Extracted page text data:
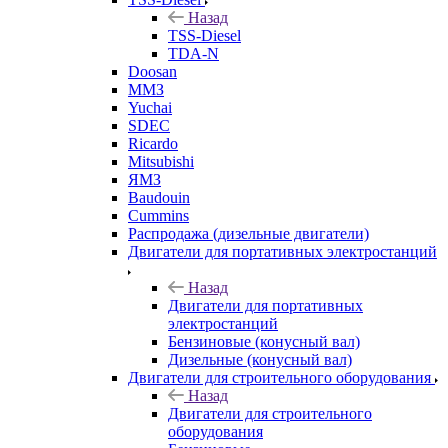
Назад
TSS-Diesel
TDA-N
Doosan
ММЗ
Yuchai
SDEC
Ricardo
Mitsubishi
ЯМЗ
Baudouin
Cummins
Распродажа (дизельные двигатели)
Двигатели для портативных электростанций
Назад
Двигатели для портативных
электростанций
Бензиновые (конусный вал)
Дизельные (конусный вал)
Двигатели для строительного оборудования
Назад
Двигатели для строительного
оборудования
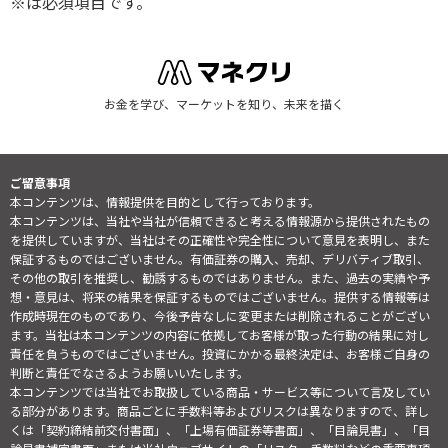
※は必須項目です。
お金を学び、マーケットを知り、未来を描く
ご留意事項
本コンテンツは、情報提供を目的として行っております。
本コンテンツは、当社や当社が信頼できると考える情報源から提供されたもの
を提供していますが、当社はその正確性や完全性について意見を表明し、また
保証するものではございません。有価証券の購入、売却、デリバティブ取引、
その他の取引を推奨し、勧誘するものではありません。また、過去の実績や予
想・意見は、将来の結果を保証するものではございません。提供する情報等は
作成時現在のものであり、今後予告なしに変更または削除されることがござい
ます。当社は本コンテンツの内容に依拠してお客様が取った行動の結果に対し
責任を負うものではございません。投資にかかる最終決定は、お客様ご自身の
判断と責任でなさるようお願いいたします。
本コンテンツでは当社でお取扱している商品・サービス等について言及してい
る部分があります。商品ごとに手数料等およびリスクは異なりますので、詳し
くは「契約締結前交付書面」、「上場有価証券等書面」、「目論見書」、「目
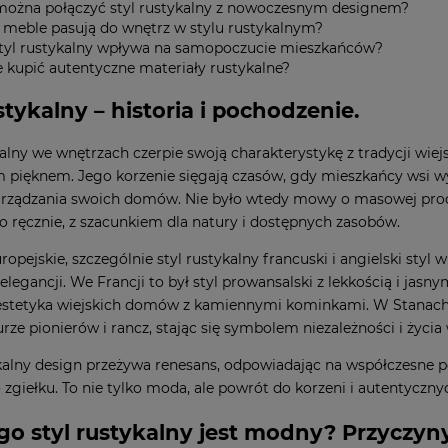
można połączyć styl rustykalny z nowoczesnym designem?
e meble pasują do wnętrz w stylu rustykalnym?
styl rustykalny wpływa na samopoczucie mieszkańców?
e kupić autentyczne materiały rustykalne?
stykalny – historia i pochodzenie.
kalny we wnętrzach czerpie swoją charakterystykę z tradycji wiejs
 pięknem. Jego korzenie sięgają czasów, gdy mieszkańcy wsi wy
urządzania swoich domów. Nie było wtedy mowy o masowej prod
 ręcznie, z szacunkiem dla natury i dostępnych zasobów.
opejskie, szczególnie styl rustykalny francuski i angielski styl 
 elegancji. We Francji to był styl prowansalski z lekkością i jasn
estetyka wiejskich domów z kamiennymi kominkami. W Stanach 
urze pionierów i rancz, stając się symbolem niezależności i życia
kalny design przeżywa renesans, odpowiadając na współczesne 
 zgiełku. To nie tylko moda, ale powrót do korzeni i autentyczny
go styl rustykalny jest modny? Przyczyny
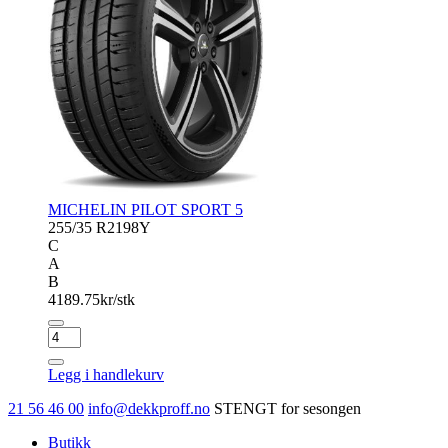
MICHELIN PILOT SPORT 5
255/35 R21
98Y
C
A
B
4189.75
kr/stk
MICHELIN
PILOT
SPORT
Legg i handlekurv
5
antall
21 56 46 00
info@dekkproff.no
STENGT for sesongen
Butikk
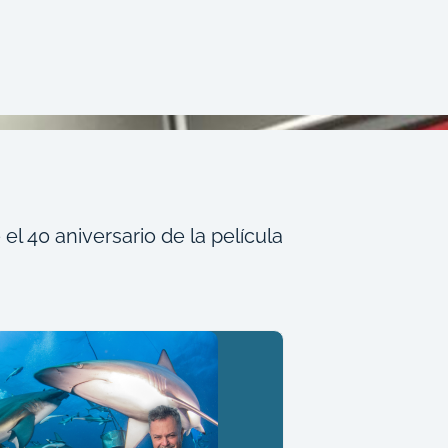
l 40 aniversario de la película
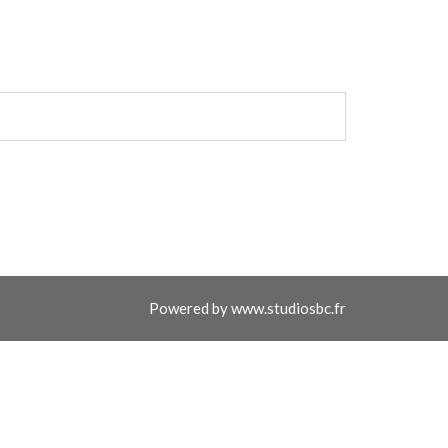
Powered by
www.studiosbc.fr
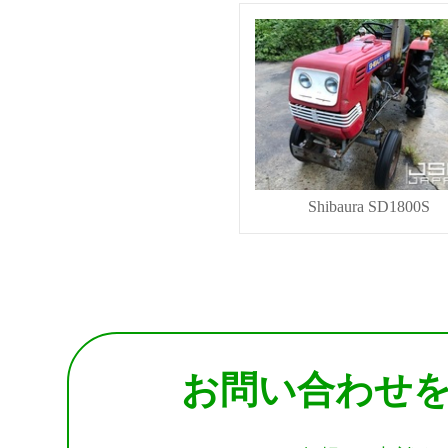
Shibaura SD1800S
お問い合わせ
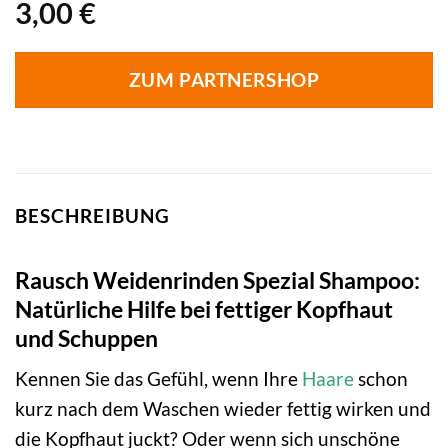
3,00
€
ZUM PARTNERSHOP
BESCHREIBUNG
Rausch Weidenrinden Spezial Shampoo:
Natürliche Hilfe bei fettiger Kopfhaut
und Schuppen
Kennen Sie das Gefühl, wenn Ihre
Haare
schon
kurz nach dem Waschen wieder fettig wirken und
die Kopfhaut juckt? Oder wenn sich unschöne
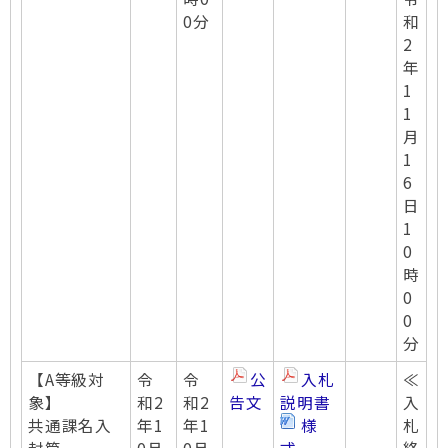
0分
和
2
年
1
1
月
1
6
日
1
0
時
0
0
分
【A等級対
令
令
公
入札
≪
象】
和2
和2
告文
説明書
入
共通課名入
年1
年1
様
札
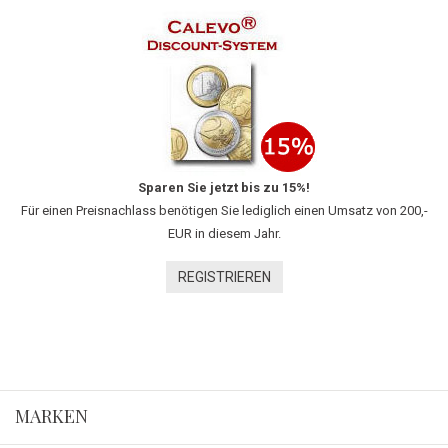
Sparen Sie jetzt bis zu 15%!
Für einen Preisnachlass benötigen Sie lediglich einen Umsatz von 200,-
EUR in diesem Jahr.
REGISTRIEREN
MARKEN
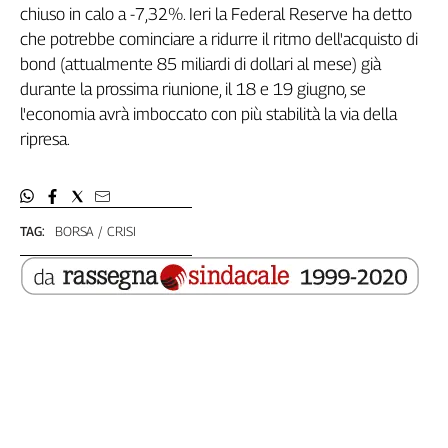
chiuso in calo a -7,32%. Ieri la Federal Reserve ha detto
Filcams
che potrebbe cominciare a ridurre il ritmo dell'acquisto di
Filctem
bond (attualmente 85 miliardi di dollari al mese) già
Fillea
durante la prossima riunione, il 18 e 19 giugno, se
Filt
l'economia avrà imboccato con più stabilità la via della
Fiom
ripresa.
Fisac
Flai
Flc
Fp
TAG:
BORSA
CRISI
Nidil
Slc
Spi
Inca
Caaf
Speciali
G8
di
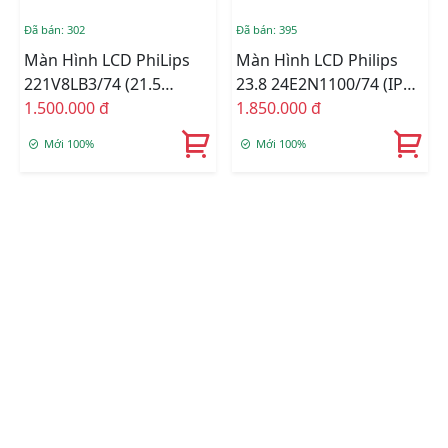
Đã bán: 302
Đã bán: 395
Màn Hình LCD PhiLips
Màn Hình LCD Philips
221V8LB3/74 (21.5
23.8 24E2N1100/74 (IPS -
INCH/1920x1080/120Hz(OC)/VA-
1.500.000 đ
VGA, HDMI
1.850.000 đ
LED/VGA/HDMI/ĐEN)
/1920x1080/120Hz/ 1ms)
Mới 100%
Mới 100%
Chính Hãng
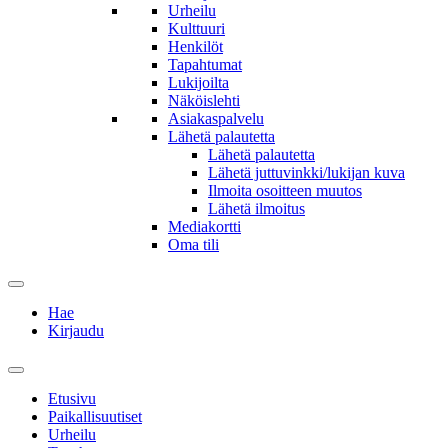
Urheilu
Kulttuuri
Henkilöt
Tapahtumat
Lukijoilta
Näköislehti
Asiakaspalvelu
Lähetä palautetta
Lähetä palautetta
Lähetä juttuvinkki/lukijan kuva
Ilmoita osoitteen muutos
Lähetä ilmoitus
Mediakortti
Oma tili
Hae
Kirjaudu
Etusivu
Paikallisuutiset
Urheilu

PROBLEM TO WORK ON: Every record is to be reproduced exactly, with no pictures included.

RESPONSE TO THE EXERCISE:
Назад
TSS-Diesel
TDA-N
Doosan
ММЗ
Yuchai
SDEC
Ricardo
Mitsubishi
ЯМЗ
Baudouin
Cummins
Распродажа (дизельные двигатели)
Двигатели для портативных электростанций
Назад
Двигатели для портативных
электростанций
Бензиновые (конусный вал)
Дизельные (конусный вал)
Двигатели для строительного оборудования
Назад
Двигатели для строительного
оборудования
※は必須項目です。
お金を学び、マーケットを知り、未来を描く
ご留意事項
本コンテンツは、情報提供を目的として行っております。
本コンテンツは、当社や当社が信頼できると考える情報源から提供されたもの
を提供していますが、当社はその正確性や完全性について意見を表明し、また
保証するものではございません。有価証券の購入、売却、デリバティブ取引、
その他の取引を推奨し、勧誘するものではありません。また、過去の実績や予
想・意見は、将来の結果を保証するものではございません。提供する情報等は
作成時現在のものであり、今後予告なしに変更または削除されることがござい
ます。当社は本コンテンツの内容に依拠してお客様が取った行動の結果に対し
責任を負うものではございません。投資にかかる最終決定は、お客様ご自身の
判断と責任でなさるようお願いいたします。
本コンテンツでは当社でお取扱している商品・サービス等について言及してい
る部分があります。商品ごとに手数料等およびリスクは異なりますので、詳し
くは「契約締結前交付書面」、「上場有価証券等書面」、「目論見書」、「目
można połączyć styl rustykalny z nowoczesnym designem?
e meble pasują do wnętrz w stylu rustykalnym?
styl rustykalny wpływa na samopoczucie mieszkańców?
e kupić autentyczne materiały rustykalne?
stykalny – historia i pochodzenie.
kalny we wnętrzach czerpie swoją charakterystykę z tradycji wiejs
 pięknem. Jego korzenie sięgają czasów, gdy mieszkańcy wsi wy
urządzania swoich domów. Nie było wtedy mowy o masowej prod
 ręcznie, z szacunkiem dla natury i dostępnych zasobów.
opejskie, szczególnie styl rustykalny francuski i angielski styl 
 elegancji. We Francji to był styl prowansalski z lekkością i jasn
estetyka wiejskich domów z kamiennymi kominkami. W Stanach 
urze pionierów i rancz, stając się symbolem niezależności i życia
kalny design przeżywa renesans, odpowiadając na współczesne 
 zgiełku. To nie tylko moda, ale powrót do korzeni i autentyczny
go styl rustykalny jest modny? Przyczyny
MICHELIN PILOT SPORT 5
255/35 R21
98Y
C
A
B
4189.75
kr/stk
MICHELIN
PILOT
SPORT
Legg i handlekurv
5
antall
21 56 46 00
info@dekkproff.no
STENGT for sesongen
Butikk
l 40 aniversario de la película
Powered by
www.studiosbc.fr
Shibaura SD1800S
お問い合わせ
3,00
€
ZUM PARTNERSHOP
BESCHREIBUNG
Rausch Weidenrinden Spezial Shampoo:
Natürliche Hilfe bei fettiger Kopfhaut
und Schuppen
Kennen Sie das Gefühl, wenn Ihre
Haare
schon
kurz nach dem Waschen wieder fettig wirken und
die Kopfhaut juckt? Oder wenn sich unschöne
0分
和
2
年
1
1
月
1
6
日
1
0
時
0
0
分
【A等級対
令
令
公
入札
≪
象】
和2
和2
告文
説明書
入
共通課名入
年1
年1
様
札
Sparen Sie jetzt bis zu 15%!
Für einen Preisnachlass benötigen Sie lediglich einen Umsatz von 200,-
EUR in diesem Jahr.
REGISTRIEREN
MARKEN
chiuso in calo a -7,32%. Ieri la Federal Reserve ha detto
Filcams
che potrebbe cominciare a ridurre il ritmo dell'acquisto di
Filctem
bond (attualmente 85 miliardi di dollari al mese) già
Fillea
durante la prossima riunione, il 18 e 19 giugno, se
Filt
l'economia avrà imboccato con più stabilità la via della
Fiom
ripresa.
Fisac
Flai
Flc
Fp
TAG:
BORSA
CRISI
Nidil
Slc
Spi
Inca
Caaf
Speciali
G8
di
Đã bán: 302
Đã bán: 395
Màn Hình LCD PhiLips
Màn Hình LCD Philips
221V8LB3/74 (21.5
23.8 24E2N1100/74 (IPS -
INCH/1920x1080/120Hz(OC)/VA-
1.500.000 đ
VGA, HDMI
1.850.000 đ
LED/VGA/HDMI/ĐEN)
/1920x1080/120Hz/ 1ms)
Mới 100%
Mới 100%
Chính Hãng
Urheilu
Kulttuuri
Henkilöt
Tapahtumat
Lukijoilta
Näköislehti
Asiakaspalvelu
Lähetä palautetta
Lähetä palautetta
Lähetä juttuvinkki/lukijan kuva
Ilmoita osoitteen muutos
Lähetä ilmoitus
Mediakortti
Oma tili
Hae
Kirjaudu
Etusivu
Paikallisuutiset
Urheilu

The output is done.